The company said it was working through its U.S. subsidiary, a division of Volkswagen and Electrify America LLC on a $2 billion investment in electric vehicle infrastructure. Under the terms of the arrangement, Marubeni said it would collaborate with charging infrastructure company Signet EV to build 340 charging stations in the U.S. market.

Charging stations envisioned in the program will be seven times faster than conventional charging stations, though some of that speed would depend on the vehicle.

"As these chargers will be located in convenient places like highways we can help reduce charging anxiety, increase the number of EV users and contribute to a more carbon-free society," the Japanese company said in a statement on Monday.

Electrify America last week picked key suppliers to deploy more than 2,000 fast charging stations that would offer up to 20 miles of range per minute.

The U.S. Energy Department's National Renewable Energy Laboratory estimates there are around 40,000 actual plugs available nation-wide for electric vehicles. That number supports the more than 500,000 plug-ins on the road in the United States, which accounts for about a quarter of the global market.

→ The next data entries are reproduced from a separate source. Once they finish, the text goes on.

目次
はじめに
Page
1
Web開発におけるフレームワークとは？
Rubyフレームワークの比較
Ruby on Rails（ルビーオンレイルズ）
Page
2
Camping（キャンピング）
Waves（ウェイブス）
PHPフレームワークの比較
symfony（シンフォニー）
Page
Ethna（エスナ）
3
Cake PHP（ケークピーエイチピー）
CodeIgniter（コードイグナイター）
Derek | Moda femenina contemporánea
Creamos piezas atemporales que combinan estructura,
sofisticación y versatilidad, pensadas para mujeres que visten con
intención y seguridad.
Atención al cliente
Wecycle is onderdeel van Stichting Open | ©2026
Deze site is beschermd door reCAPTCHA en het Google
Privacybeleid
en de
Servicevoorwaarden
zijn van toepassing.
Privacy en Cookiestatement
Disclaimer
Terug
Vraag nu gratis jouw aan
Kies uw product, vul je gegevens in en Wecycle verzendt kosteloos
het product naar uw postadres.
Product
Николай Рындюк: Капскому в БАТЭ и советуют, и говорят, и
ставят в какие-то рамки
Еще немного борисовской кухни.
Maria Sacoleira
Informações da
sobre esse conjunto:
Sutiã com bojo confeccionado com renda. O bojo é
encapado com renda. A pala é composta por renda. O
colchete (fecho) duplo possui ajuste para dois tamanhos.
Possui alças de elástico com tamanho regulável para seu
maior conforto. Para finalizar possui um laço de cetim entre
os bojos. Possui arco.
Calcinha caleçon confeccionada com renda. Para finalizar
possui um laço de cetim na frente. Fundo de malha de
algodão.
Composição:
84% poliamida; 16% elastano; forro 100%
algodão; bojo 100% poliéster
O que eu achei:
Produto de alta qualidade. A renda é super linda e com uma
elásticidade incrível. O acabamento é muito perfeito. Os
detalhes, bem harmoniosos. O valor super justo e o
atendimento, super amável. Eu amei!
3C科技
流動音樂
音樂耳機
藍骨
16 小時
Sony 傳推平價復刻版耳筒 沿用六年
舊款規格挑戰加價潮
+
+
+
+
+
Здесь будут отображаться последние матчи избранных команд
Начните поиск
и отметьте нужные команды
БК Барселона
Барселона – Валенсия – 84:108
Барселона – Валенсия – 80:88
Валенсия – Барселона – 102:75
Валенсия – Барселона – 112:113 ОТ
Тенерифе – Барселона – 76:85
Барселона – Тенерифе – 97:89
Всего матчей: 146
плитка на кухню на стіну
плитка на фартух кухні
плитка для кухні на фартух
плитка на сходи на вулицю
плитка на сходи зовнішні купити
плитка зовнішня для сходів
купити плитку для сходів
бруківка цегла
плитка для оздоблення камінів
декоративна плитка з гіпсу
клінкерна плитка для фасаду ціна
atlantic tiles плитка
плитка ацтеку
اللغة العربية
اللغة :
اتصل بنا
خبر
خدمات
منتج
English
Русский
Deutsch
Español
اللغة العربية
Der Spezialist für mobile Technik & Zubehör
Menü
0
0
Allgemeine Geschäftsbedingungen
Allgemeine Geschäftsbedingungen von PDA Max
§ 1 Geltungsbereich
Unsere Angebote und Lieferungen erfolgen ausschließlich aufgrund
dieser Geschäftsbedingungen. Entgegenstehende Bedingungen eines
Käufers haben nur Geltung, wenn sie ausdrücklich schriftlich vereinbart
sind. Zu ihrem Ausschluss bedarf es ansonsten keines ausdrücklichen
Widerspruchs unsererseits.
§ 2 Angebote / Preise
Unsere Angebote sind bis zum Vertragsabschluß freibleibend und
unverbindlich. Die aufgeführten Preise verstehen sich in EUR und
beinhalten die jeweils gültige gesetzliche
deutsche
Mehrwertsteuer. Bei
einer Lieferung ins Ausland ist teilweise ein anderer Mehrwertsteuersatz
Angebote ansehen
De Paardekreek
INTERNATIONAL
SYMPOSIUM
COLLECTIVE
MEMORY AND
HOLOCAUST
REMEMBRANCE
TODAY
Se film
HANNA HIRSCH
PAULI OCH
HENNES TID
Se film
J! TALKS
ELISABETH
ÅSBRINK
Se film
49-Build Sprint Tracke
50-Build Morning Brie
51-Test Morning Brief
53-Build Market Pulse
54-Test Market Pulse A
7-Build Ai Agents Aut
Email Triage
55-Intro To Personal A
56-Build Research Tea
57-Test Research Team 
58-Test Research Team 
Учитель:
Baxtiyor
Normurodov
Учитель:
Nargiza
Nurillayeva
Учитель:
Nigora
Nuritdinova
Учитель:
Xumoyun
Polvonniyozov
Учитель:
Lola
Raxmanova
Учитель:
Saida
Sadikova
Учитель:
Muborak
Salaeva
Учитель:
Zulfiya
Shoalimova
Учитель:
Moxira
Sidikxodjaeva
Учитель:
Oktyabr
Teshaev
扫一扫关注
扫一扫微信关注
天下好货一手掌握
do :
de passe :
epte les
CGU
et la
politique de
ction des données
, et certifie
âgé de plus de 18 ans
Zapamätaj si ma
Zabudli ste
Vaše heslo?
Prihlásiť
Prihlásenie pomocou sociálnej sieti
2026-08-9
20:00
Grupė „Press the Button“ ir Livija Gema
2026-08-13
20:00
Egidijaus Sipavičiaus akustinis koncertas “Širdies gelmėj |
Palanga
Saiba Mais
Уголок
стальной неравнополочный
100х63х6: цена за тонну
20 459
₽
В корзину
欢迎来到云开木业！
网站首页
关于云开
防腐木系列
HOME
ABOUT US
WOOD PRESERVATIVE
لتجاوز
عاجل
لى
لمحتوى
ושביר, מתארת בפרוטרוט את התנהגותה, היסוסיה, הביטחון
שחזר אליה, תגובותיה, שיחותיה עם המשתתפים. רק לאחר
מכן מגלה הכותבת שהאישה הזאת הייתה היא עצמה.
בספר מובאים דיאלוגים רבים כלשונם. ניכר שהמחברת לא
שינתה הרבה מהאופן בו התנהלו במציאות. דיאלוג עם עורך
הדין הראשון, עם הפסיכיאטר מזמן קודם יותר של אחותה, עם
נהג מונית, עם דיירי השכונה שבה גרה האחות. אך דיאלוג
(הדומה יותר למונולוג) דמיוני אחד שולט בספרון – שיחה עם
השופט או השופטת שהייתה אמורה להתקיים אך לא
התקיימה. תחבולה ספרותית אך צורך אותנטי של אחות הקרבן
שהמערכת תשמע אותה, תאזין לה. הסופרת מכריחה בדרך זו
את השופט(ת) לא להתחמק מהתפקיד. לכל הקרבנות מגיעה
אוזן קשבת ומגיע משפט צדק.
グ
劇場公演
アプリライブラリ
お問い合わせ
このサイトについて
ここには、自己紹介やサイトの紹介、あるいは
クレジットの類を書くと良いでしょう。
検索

A February report from The University of Michigan's Transportation Research Institute found both battery-powered and plug-in hybrids are at the point where they're capable of meeting the daily travel needs of most U.S. drivers. Recent improvements in range and charging times, their report read, has led to wider acceptance and reduced range anxiety already.

British energy company BP reported in an annual forecast that it expected 180 million electric vehicles on the world's roads by 2035. That's expected to crimp global oil demand in the coming years as about 30 percent of total miles driven in 2040 will be fueled by electricity.